Note:
This topic has been translated from a Chinese forum by GPT and might contain errors.
Original topic: tilfash 挂掉以后,表就无法访问了
May I ask, if TiFlash goes down, is it normal that tables with TiFlash replicas cannot be queried, even if the tidb_isolation_read_engines
parameter includes TiKV?
If it doesn’t display as specified, what if TiFlash crashes in the production environment? Would all the queries that need TiFlash be unable to execute? This design doesn’t seem scientific. If TiFlash is inaccessible, it should fall back to accessing TiKV.
The tidb_allow_fallback_to_tikv
variable was introduced starting from version v5.0.
Scope: SESSION | GLOBAL
Persisted to the cluster: Yes
Default value: “”
This variable specifies the list of storage engines that will fall back to TiKV as a backup storage engine. When a storage engine in this list fails, causing the SQL statement execution to fail, TiDB will use TiKV as the storage engine to re-execute the SQL statement. Currently, this variable can be set to “” or “tiflash”. If this variable is set to “tiflash”, when TiFlash returns a timeout error (corresponding error code is ErrTiFlashServerTimeout), TiDB will use TiKV as the storage engine to re-execute the SQL statement.
Thank you, but I feel that setting the default value of this parameter to “” is not very reasonable; it should be set to tiflash!
This consideration is to prioritize ensuring TP business. If TiFlash goes down, many AP-type large queries hitting TiKV might affect TP business. Therefore, the default is “”, and it can be set according to the actual situation.
That makes sense, thank you, teacher. So, may I ask, how many seconds does TiDB consider TiFlash to be inaccessible before it starts accessing TiKV? What is the approximate timeout duration?
So, may I ask, how many seconds does TiDB consider TiFlash to be inaccessible before it starts accessing TiKV? What is this timeout duration approximately?

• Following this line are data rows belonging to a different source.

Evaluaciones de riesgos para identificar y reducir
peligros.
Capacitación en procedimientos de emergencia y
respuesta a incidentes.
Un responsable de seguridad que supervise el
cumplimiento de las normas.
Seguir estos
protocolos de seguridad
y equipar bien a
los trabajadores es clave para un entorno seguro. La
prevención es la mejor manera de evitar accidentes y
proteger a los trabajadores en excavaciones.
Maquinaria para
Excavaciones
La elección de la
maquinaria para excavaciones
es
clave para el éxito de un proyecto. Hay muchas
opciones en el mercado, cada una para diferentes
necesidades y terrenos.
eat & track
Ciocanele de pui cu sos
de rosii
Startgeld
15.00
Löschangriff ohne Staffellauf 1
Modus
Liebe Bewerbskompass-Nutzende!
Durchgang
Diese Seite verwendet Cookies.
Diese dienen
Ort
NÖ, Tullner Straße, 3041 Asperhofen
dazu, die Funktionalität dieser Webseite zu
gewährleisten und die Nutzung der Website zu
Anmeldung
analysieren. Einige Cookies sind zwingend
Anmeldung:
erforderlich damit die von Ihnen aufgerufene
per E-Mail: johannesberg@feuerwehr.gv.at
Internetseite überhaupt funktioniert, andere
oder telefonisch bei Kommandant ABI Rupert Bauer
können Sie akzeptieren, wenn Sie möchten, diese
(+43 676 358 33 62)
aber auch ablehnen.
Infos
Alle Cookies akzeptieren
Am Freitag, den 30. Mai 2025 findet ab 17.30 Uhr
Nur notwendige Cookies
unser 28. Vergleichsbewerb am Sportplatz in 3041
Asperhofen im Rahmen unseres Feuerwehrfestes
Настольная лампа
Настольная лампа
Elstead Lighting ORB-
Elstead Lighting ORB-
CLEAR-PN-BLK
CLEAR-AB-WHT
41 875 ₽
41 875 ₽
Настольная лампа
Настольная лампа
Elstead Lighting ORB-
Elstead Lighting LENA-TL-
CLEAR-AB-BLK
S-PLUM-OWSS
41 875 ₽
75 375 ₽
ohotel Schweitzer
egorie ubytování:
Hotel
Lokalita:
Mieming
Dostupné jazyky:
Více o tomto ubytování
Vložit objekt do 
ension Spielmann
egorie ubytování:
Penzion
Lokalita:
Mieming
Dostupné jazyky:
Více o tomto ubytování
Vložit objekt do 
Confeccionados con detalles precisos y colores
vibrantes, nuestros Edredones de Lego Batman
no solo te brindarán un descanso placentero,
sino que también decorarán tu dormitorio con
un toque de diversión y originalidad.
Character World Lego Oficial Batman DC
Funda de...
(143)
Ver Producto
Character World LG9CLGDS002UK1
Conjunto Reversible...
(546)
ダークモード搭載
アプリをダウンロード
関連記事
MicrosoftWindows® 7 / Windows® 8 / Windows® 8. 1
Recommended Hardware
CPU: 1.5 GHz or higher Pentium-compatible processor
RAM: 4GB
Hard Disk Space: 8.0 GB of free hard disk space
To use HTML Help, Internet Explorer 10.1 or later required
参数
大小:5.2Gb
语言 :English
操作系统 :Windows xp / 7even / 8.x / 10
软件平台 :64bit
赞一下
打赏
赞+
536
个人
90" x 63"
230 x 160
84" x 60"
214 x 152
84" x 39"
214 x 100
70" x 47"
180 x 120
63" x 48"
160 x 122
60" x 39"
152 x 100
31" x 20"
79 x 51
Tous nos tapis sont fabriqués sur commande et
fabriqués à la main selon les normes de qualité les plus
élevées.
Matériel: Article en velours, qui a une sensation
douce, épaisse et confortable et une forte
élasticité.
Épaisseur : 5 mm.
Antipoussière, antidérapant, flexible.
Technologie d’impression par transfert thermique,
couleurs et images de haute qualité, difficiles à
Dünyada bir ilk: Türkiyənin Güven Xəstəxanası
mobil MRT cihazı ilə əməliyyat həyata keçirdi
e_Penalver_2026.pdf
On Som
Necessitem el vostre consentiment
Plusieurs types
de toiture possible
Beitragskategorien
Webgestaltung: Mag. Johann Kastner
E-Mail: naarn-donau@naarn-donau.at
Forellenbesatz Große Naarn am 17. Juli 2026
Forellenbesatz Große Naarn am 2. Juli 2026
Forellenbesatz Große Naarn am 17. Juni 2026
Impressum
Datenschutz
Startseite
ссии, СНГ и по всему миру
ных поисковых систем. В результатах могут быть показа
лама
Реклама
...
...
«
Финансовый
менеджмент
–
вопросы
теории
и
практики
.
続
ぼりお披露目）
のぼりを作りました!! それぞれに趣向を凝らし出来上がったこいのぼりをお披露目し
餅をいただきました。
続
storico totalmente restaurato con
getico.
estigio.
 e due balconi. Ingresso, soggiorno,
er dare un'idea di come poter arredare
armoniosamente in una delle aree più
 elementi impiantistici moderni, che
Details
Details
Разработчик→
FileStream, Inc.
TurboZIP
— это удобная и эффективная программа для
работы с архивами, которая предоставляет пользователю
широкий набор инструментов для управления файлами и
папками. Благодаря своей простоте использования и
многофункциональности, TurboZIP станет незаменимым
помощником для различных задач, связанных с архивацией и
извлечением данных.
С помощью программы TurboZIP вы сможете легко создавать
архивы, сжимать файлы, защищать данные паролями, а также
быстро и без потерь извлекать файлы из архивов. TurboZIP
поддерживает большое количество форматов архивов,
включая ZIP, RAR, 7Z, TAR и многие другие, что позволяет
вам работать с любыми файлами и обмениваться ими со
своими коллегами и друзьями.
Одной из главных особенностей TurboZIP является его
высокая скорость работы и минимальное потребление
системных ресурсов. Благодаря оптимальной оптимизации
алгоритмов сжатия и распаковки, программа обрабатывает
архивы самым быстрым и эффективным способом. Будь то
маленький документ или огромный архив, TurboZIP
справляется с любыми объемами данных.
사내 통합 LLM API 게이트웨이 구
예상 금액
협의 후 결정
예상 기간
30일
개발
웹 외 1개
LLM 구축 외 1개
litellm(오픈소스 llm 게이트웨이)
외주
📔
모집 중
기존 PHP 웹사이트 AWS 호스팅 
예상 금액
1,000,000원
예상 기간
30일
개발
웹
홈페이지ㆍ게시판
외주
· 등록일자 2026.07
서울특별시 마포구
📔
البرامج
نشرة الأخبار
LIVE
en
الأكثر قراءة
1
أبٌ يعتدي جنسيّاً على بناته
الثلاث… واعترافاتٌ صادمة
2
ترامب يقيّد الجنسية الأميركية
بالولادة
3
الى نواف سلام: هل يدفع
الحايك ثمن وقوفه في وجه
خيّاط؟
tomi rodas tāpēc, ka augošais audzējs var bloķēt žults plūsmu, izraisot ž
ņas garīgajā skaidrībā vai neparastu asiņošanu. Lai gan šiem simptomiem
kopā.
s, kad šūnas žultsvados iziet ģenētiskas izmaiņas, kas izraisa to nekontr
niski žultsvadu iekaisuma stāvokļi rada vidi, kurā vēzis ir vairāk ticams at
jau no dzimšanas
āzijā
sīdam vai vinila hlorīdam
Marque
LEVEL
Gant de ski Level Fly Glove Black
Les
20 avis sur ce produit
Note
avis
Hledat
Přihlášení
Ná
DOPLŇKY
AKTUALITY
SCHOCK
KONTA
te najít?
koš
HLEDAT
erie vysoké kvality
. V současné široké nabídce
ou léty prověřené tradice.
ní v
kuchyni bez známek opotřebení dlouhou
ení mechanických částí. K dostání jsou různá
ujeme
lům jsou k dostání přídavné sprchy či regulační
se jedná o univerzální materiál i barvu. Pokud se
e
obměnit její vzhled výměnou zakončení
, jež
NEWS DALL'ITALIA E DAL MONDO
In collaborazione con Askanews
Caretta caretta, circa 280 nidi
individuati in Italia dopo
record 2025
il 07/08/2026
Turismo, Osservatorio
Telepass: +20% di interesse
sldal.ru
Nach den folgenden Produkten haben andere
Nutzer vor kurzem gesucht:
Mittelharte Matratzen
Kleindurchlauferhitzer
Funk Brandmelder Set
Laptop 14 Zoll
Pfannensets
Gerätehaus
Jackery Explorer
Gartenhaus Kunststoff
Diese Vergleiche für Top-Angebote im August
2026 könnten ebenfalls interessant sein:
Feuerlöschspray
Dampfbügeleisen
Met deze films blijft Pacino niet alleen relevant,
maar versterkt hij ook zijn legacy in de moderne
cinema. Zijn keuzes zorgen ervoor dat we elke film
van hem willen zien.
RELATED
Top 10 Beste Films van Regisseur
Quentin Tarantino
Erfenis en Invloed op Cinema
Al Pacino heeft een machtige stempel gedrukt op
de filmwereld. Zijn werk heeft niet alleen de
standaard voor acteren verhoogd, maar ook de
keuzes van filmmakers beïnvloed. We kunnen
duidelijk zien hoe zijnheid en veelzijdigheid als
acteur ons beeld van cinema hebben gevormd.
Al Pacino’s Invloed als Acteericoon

When running clientConn.handleQuery
/ clientConn.handleStmtExecute
, if we get ErrTiFlashServerTimeout
error and the execution of SQL doesn’t have side effect (If TiDB server already sends data to client or the execution is in cursor mode, the execution has side effect), we delete TiFlash from IsolationReadEngines
, retry executing the SQL and add TiFlash back to IsolationReadEngines
. Besides, we use a switch tidb_enable_tiflash_fallback_tikv
to control whether to retry and the switch is off by default.